En 2002, il rencontre le projet Différent et Compétent élaboré pour reconnaître les compétences des ouvrières et ouvriers d’esat (1) et d’entreprises adaptées. Née en Bretagne, la démarche a depuis essaimé dans presque toute la France. Au sein du collectif interrégional qui s'est constitué, Pierrot Amoureux, sans relâche, sillonne les routes de France pour former, veiller au respect des valeurs fondatrices et assurer la pérennité du dispositif : « Les différents acteurs sont devenus les réels auteurs de la démarche et de son actualisation permanente. On acquiert seulement ce que l'on partage. »
Partout, les témoignages de satisfaction, toujours de grandes émotions, pleuvent à foison : « On ne m'avait jamais dit que j'étais capable ! Je ne savais pas que je savais faire tout ça. Je suis fier d'être reconnu dans mes compétences. » « C’est, poursuit Pierrot, une aventure dans laquelle nous avons tous beaucoup appris en marchant. Il y a une volonté forte de positionner chacun comme chercheur du quotidien, de faire participer tout le monde là où il est dans sa richesse avec un questionnement ouvert, facilitant l'expression avec ses mots… Comment rejoindre l'autre, là où il a quelque chose à m'apprendre ? C’est un travail d'équipes et de réseau dans la "simplexité". »
Reconnaître chez tous les acquis de l'expérience
Tout le monde peut s'élever…
Optimiste permanent, Pierrot, ne manque pour rien au monde les moments en famille, les événements de son terroir comme la foire de matériel agricole d'occasion, l'implication dans la mise en place d'un lycée de proximité, d'un foyer de vie, la pièce de théâtre des salariés du chantier d'insertion… la venue de la presse pour faire le cidre ! « Seul on va plus vite, ensemble on va plus loin… »
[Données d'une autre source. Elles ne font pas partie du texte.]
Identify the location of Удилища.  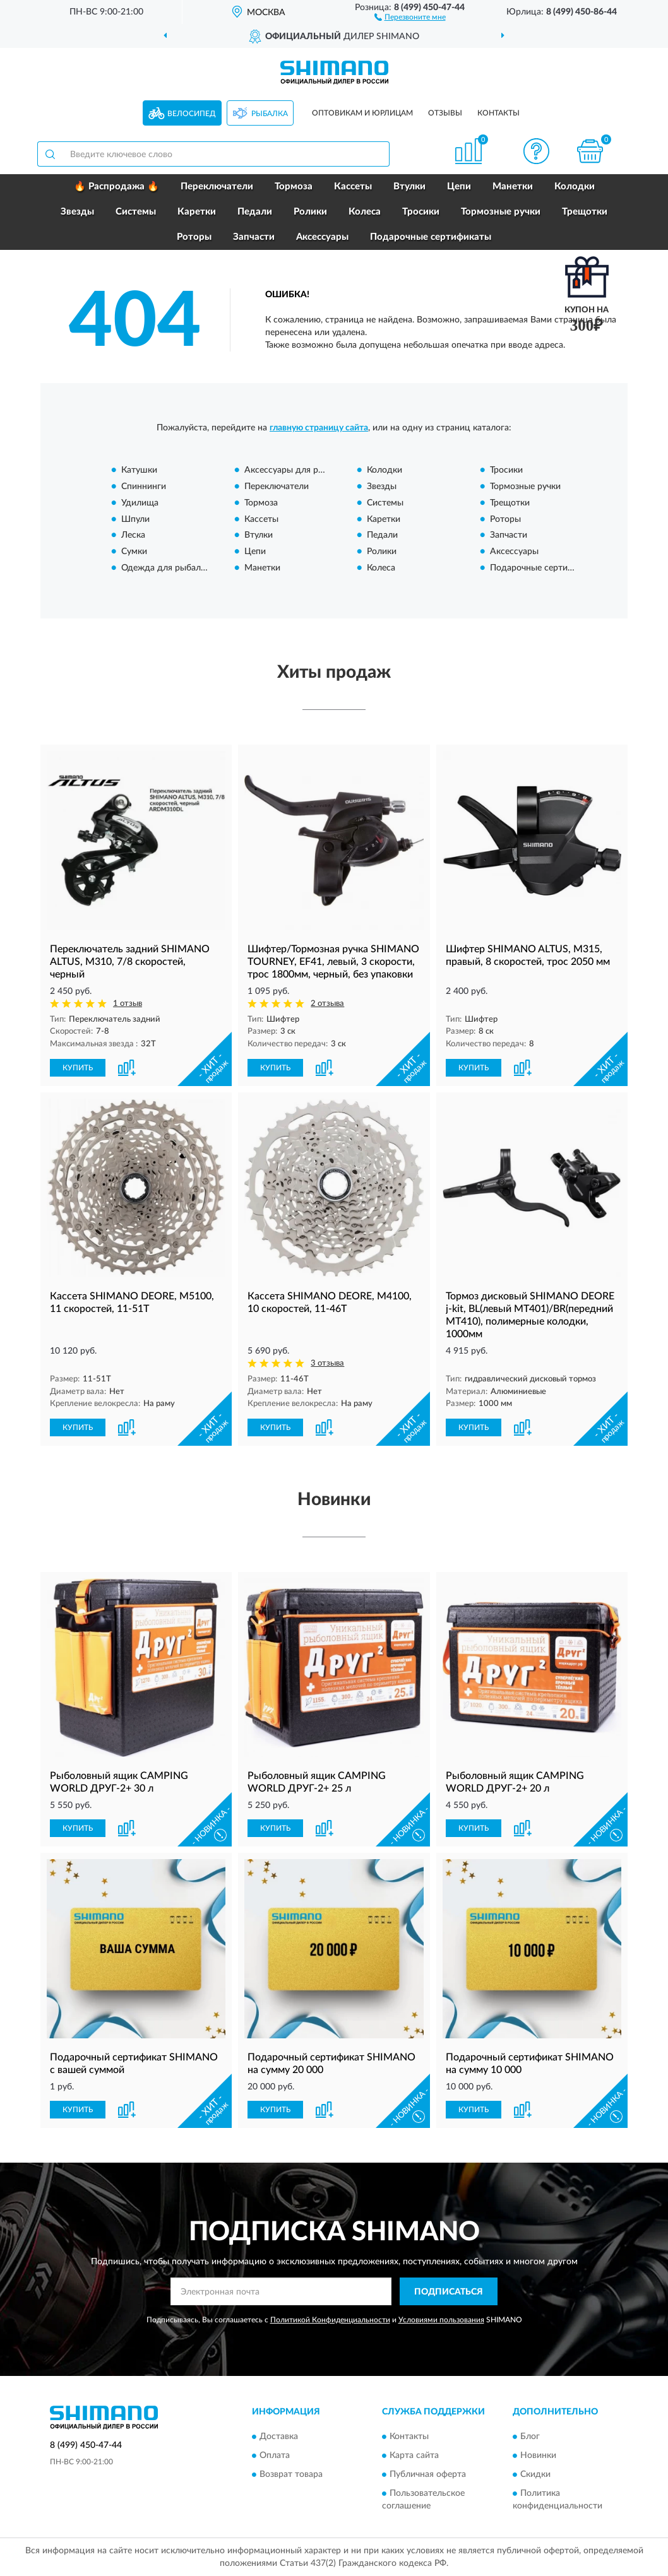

Même si l’heure de la retraite a sonné, son combat militant se poursuit. Ce qui le passionne : contribuer à faire émerger, du droit à travailler, le droit à penser puis, celui à se penser, à exister. « Rien n'arrête une idée dont l'heure est venue », disait Victor Hugo…. Pierrot Amoureux est sur de nombreux fronts. Il est ainsi responsable de la commission emploi au sein du conseil de développement du pays de Vitré-Porte de Bretagne, espace de démocratie participative :
« Nous émettons des avis et des propositions sur les actions lancées par le Pays, mais nous cherchons aussi à en évaluer leur portée. C’est un bon endroit pour réfléchir à d’autres manières d’envisager la richesse, l’insertion de ceux qui sont en difficulté, le mieux vivre au sein d'un territoire… Il s'agit d'inscrire nos actions à la fois dans le réel et le quotidien mais aussi dans des espaces de réflexion politique. Ce sont ces échanges, qu’il faut susciter car ils nous transforment… C'est sans doute cela qui permet de contribuer modestement à… changer le monde. »
Ce soir, c’est dimanche. Pierrot a déjà fait son sac. Juste le nécessaire pour la semaine. Demain Lille, mercredi, Strasbourg avant de rentrer à la maison, toujours. Insatiable et infatigable… tant que la reconnaissance des acquis de l’expérience ne sera pas inscrite au droit commun, accessible à tous : « La vie est un parcours inachevé et inachevable… »
Tugdual Ruellan
(1) Esat : entreprise et service de travail adapté (anciennement nommés CAT)
(2) « Chanson pour Pierrot », Renaud.